Page-level text extractions:
■ ■ ■ ■ ■ ■ ■

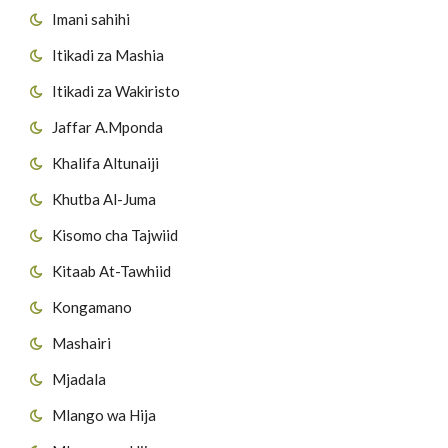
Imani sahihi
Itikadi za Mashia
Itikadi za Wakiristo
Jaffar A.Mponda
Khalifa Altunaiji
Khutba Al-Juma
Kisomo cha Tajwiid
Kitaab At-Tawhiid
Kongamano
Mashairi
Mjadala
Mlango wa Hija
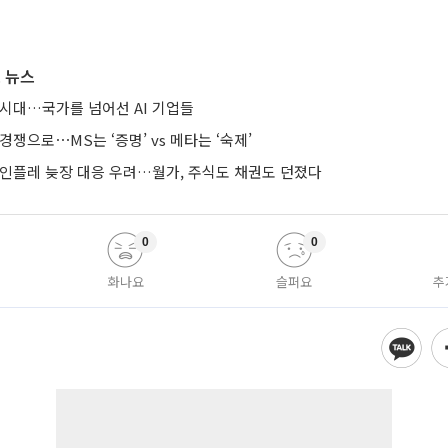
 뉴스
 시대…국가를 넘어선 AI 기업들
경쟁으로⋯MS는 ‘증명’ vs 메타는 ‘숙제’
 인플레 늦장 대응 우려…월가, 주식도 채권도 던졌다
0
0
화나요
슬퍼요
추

■ ■ ■ ■ ■ ■ ■

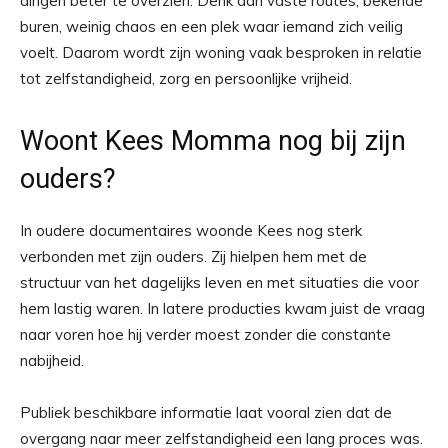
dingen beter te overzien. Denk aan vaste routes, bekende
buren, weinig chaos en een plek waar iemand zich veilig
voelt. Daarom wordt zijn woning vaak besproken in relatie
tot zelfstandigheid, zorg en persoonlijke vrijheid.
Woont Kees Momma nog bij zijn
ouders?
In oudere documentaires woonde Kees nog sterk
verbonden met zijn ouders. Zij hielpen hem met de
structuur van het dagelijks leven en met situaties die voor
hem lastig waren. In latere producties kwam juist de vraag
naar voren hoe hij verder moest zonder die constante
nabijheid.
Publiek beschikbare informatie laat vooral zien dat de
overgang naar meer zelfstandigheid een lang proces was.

■ ■ ■ ■ ■ ■ ■

Restate word for word only the lines above from the line containing "hem lastig waren." to the line containing "overgang naar meer", both of them included.

hem lastig waren. In latere producties kwam juist de vraag
naar voren hoe hij verder moest zonder die constante
nabijheid.
Publiek beschikbare informatie laat vooral zien dat de
overgang naar meer zelfstandigheid een lang proces was.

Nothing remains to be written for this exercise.